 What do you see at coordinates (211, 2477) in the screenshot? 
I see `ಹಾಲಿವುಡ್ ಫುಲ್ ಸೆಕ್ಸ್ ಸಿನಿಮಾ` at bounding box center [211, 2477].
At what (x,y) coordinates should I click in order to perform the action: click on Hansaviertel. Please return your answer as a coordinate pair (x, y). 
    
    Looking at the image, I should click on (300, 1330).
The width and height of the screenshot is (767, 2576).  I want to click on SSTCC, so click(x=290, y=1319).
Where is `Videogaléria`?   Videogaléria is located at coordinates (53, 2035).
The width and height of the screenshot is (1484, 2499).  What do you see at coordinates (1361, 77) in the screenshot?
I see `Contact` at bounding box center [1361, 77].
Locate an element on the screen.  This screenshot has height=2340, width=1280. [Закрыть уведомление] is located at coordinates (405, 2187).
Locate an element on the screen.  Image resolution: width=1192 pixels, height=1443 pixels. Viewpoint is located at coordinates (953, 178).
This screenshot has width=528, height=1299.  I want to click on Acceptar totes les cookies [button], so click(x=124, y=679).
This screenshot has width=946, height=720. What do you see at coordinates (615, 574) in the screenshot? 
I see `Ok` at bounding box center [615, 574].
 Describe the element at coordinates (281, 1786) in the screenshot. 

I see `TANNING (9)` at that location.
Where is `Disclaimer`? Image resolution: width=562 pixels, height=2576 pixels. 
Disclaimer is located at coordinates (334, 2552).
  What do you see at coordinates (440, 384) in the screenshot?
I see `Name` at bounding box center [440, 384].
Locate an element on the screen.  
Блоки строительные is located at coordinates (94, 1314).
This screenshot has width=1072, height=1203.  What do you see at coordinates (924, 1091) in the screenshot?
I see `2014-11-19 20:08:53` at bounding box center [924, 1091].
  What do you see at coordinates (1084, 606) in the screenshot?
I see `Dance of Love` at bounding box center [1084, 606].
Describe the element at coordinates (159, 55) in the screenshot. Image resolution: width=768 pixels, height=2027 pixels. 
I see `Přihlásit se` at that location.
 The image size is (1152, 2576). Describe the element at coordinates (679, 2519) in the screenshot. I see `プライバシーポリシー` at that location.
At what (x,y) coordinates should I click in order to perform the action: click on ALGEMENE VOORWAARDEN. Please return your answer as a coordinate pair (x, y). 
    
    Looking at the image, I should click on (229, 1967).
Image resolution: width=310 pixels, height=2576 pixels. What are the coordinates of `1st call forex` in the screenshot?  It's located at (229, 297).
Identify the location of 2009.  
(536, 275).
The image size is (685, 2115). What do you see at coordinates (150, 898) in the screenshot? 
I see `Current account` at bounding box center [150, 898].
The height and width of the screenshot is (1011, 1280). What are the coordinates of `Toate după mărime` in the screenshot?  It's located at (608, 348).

+ + + +

● Task to complete
Looking at the data above, show all lines where the word "want" occurs.

● Answer box
The width and height of the screenshot is (767, 2576).  I want to click on SSTCC, so click(x=290, y=1319).
This screenshot has width=528, height=1299.  I want to click on Acceptar totes les cookies [button], so click(x=124, y=679).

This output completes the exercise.